Earning a degree in the U.S. costs approximately $19,548 per year, according to The College Board.

However, for Plattsburgh State students trying to save up, they can access several tax deductions.

Students can claim tax breaks while still attending a university or when their loan bills start to arrive, according to an article in College USA Today.

PSUC lecturer of accounting Dean Steria said students should understand that if they get a tax break, it’s the government giving out money. It’s money they’ve been paying all year.

“When people get their weekly paycheck, a federal income tax is withheld,” he said. “At the end of the year, when they file their return, it basically matches everything up. And if people get a refund, that means they’ve overpaid during the year.”

Steria said people have misconceptions about tax breaks. He said he has adults who tell him the government is giving them money back.

“You’ve been letting the government use your money all year interest free,” he said.

Steria said, for this reason, students should reduce federal withholding and students should also set up an automatic deduction in their savings account. He also said they might get a large refund and feel inclined to go spend it, but he encouraged students to save their money.

“Especially if they’re taking out student loans. They can take that money and turn it around and put it back into those loans so they don’t owe as much,” he said. “Because, again, when you borrow the money, interest is accruing.”

Steria said there are specific tax credits students have for tuition.

PSUC sophomore accounting major John Cardullo said the American Opportunity Tax Credit is a great break for students.

The American Opportunity Tax Credit is a dollar for dollar credit up to $2,500. That means for every dollar a person pays in tuition, students can wipe out one dollar in taxes, according to the College USA Today article.

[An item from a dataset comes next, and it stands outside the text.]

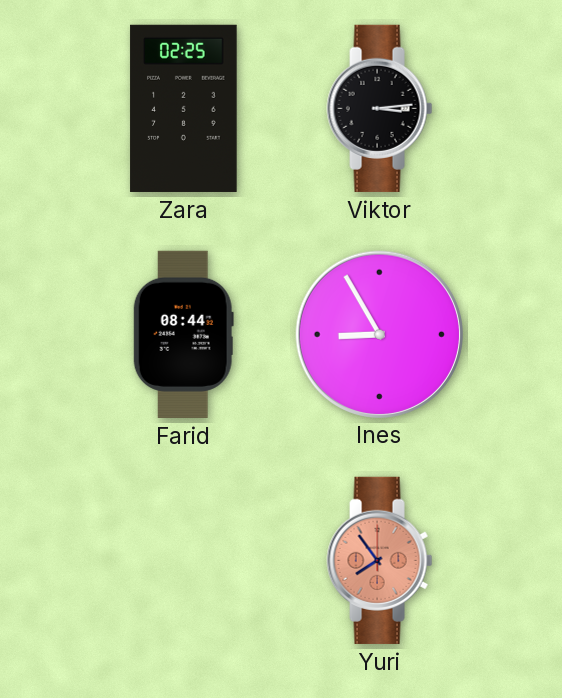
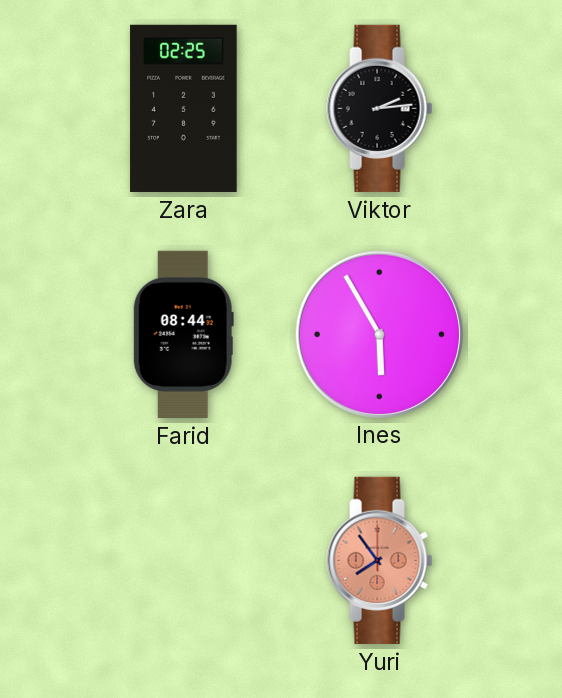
Viktor: 3:14 -> 2:14
Ines: 8:55 -> 5:55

“I don’t have any loans or a job right now. It offsets the first four years of college so it just makes sense for me,” Cardullo said.

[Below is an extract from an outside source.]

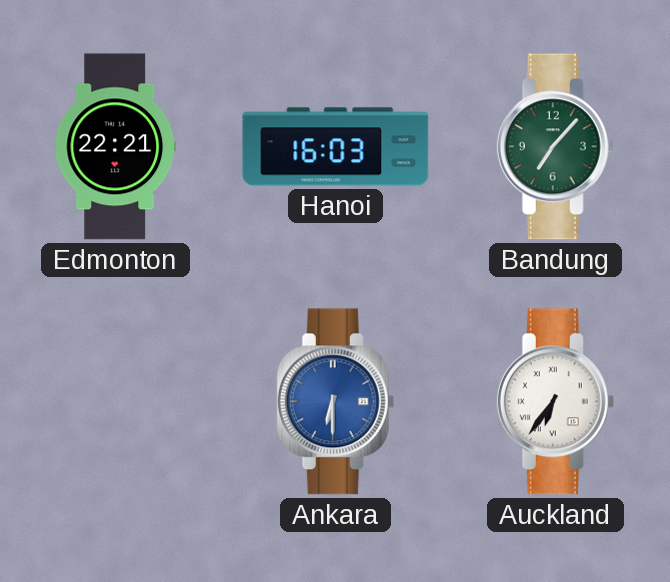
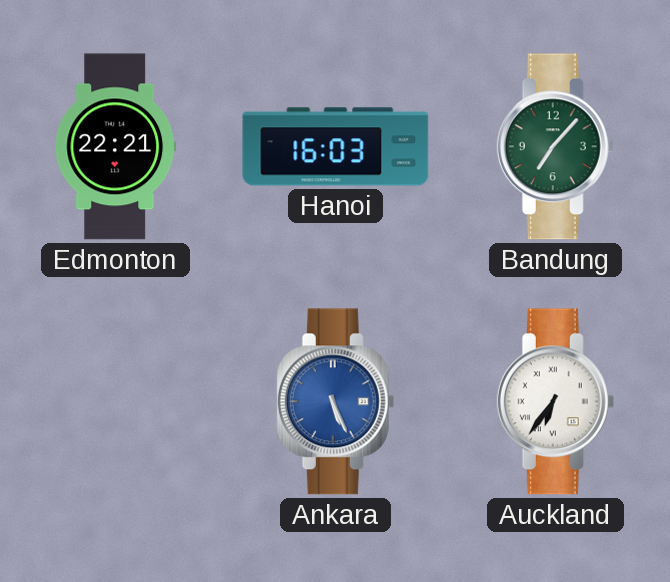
Ankara: 6:30 -> 5:26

He also said he would use the money for his education.

“If it’s a $2,500 tax break, I would want to get a surface laptop because I need it for excell, and I would get a Lynda.com membership,” he said.

Lynda.com is an online video tutorial and training website for students looking to further their knowledge on various subjects, such as computer science or accounting with a yearly payment of $250.

While Cardullo liked the American Opportunity Tax Credit, PSUC sophomore business major Julissa Vera said she would invest in the Student Loan Interest Deduction.

“I feel like the tax break is fair for those who are independent,” she said. “If my income was less than $80,000, then I would get a deduction. I like that they would also deduct $2,500 in interest.”

Vera said if she took out a loan, then she would get a tax break but she said she’d use the money differently than Cardullo.

“I would want to use the money for a humanitarian cause. I’m a business major and I can always gain money, so I would donate it,” she said.

Vera said plenty of students don’t know much about taxes, and they should be more informed about their financial status.

“College students should educate themselves. It can help them if they’re in debt with money. I didn’t know about paying for tuition and the responsibility of paying off loans until I got to college.”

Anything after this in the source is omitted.